- Directions: Look below and pull out each line with the word "trang".

- Extracted records:
****************************************

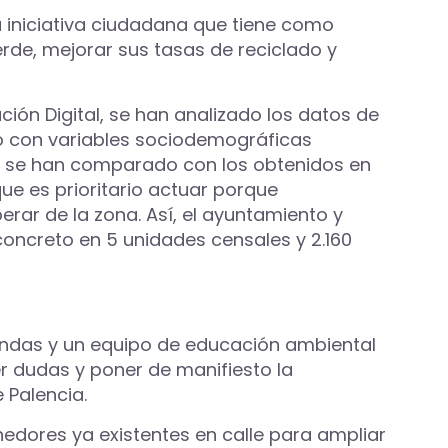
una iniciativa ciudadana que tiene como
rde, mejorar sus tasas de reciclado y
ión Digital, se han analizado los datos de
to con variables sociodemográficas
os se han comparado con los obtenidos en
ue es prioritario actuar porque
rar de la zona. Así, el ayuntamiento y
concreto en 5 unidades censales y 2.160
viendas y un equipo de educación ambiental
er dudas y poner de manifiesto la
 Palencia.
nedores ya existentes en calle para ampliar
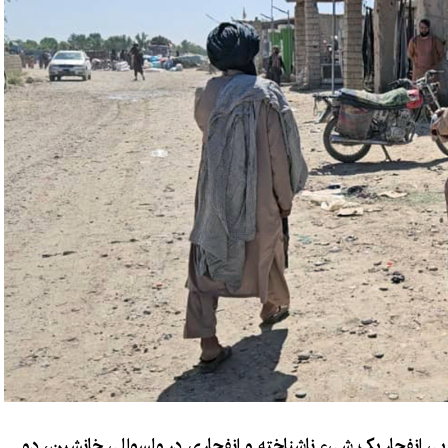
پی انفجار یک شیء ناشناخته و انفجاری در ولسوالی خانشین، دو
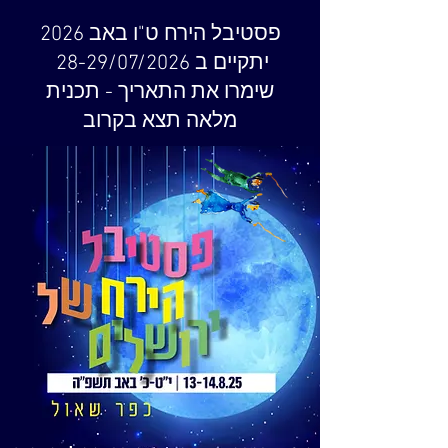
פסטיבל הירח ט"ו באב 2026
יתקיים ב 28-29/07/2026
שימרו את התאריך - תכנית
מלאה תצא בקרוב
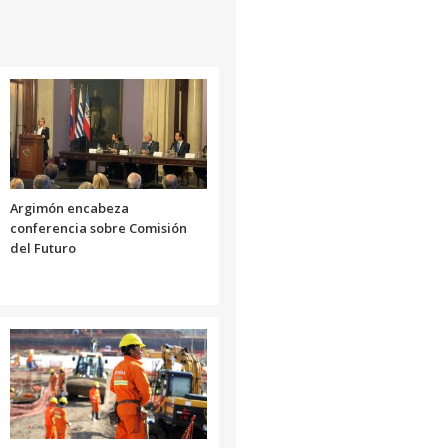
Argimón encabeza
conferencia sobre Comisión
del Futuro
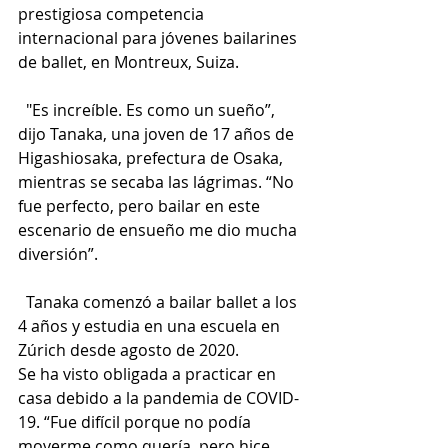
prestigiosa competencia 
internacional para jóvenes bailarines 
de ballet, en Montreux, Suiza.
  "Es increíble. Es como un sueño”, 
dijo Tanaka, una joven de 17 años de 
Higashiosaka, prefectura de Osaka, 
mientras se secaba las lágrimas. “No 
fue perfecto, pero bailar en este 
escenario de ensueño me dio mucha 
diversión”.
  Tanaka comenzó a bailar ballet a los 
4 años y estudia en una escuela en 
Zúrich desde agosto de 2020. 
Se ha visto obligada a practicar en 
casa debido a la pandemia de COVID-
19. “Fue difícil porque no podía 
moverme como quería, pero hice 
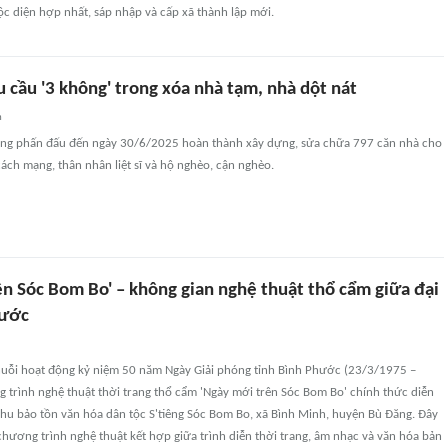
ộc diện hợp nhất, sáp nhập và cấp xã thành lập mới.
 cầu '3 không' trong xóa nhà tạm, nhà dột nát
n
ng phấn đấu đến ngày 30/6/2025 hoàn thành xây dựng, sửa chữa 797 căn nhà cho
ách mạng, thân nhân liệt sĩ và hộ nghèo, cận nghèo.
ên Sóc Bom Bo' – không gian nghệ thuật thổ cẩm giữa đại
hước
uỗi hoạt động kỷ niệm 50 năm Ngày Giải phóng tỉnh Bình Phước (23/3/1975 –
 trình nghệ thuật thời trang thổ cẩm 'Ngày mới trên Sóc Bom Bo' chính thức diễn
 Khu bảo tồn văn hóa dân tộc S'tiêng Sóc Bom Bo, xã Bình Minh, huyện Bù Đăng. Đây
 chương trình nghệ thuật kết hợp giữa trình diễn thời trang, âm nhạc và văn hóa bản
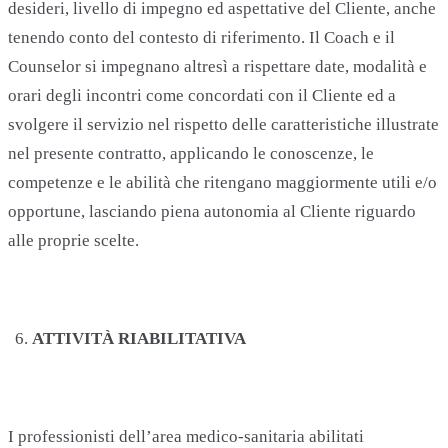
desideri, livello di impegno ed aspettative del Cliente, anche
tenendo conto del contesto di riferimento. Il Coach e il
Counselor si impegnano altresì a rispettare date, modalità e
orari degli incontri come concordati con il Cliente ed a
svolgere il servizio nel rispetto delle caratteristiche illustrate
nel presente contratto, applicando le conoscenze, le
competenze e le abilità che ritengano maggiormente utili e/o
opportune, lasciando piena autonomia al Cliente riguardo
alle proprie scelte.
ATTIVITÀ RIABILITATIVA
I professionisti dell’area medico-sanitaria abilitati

****************************************

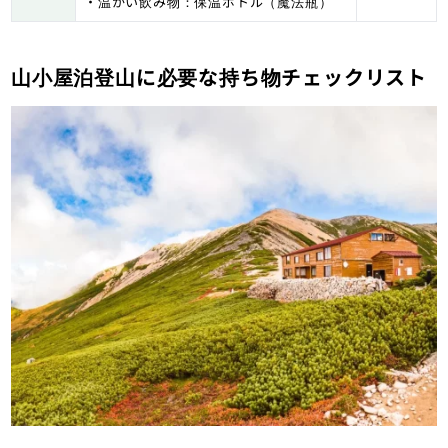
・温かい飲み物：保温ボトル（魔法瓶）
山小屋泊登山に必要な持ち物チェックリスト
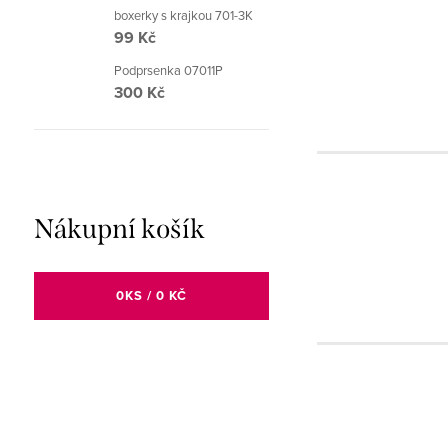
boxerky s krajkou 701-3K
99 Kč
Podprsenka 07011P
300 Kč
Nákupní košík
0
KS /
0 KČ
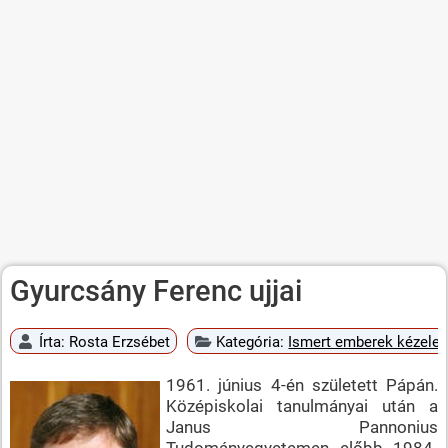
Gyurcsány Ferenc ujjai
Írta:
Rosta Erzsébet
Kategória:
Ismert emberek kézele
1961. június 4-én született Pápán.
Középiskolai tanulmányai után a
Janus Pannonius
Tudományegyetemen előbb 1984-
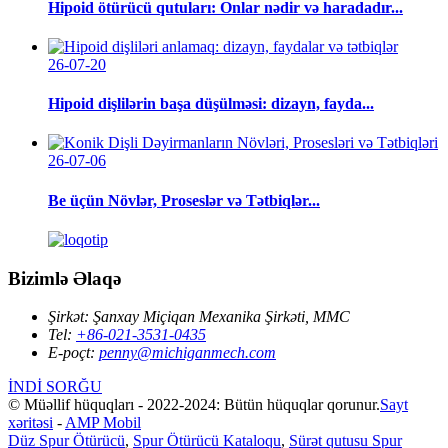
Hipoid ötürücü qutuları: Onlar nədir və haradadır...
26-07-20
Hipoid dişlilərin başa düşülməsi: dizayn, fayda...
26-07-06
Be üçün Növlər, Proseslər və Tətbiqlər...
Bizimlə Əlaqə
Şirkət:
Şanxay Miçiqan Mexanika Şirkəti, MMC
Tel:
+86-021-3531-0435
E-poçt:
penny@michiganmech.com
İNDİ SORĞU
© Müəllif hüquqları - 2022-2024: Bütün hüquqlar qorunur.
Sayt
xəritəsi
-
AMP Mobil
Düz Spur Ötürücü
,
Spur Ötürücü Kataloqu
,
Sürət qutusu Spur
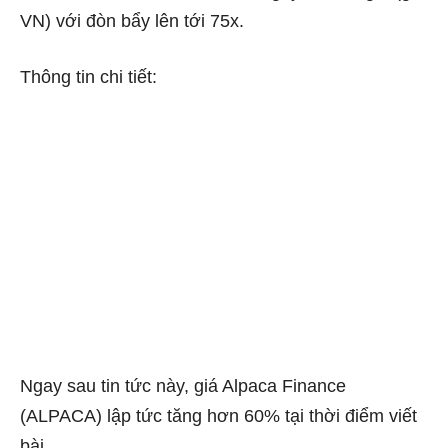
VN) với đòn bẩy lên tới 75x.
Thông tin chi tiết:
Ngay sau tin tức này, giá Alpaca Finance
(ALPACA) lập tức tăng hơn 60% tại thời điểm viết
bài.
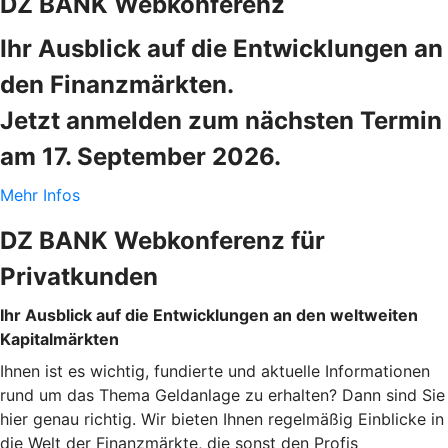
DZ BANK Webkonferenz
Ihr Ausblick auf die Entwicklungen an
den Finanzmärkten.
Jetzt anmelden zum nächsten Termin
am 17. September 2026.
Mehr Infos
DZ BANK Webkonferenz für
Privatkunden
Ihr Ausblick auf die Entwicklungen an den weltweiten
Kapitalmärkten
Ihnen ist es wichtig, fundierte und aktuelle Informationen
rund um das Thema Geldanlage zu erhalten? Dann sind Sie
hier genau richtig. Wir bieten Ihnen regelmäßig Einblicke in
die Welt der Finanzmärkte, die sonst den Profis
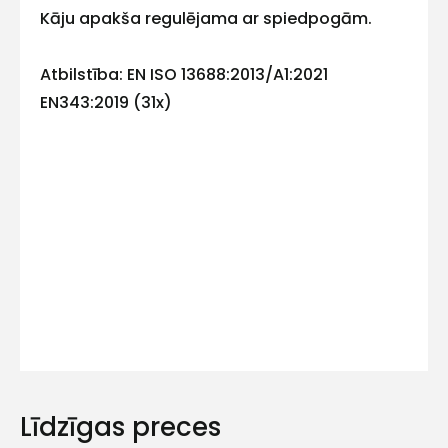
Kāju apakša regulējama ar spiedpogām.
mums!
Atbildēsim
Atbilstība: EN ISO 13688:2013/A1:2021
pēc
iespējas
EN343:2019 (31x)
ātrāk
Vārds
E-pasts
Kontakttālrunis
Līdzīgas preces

****************************************

- Exercise response:
 trình nghệ thuật thời trang thổ cẩm 'Ngày mới trên Sóc Bom Bo' chính thức diễn
 chương trình nghệ thuật kết hợp giữa trình diễn thời trang, âm nhạc và văn hóa bản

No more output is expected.